**WHAT NEEDS TO BE DONE**
Copy, from the material below, each line that contains the word "with".

□ □ □ □ □

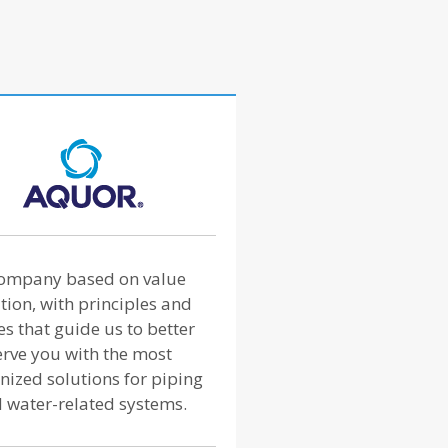
ompany based on value
tion, with principles and
es that guide us to better
erve you with the most
nized solutions for piping
 water-related systems.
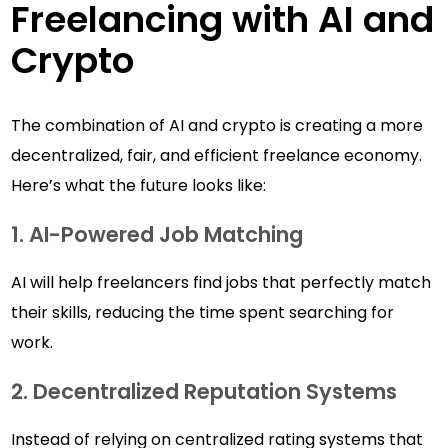
Freelancing with AI and
Crypto
The combination of AI and crypto is creating a more
decentralized, fair, and efficient freelance economy.
Here’s what the future looks like:
1. AI-Powered Job Matching
AI will help freelancers find jobs that perfectly match
their skills, reducing the time spent searching for
work.
2. Decentralized Reputation Systems
Instead of relying on centralized rating systems that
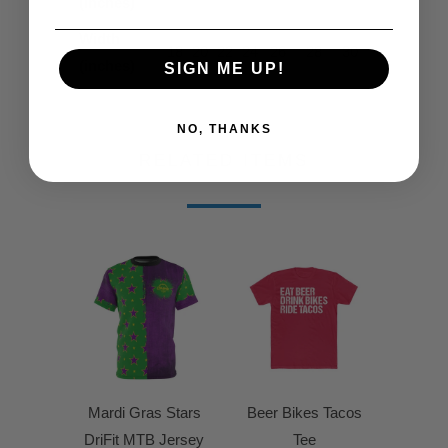
(inches)
Width
18
20
22
24
26
28
30
(inches)
SIGN ME UP!
NO, THANKS
RELATED ITEMS
Mardi Gras Stars
Beer Bikes Tacos
DriFit MTB Jersey
Tee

□ □ □ □ □

**THE COMPLETED TASK**
tion, with principles and
erve you with the most
Freelancing with AI and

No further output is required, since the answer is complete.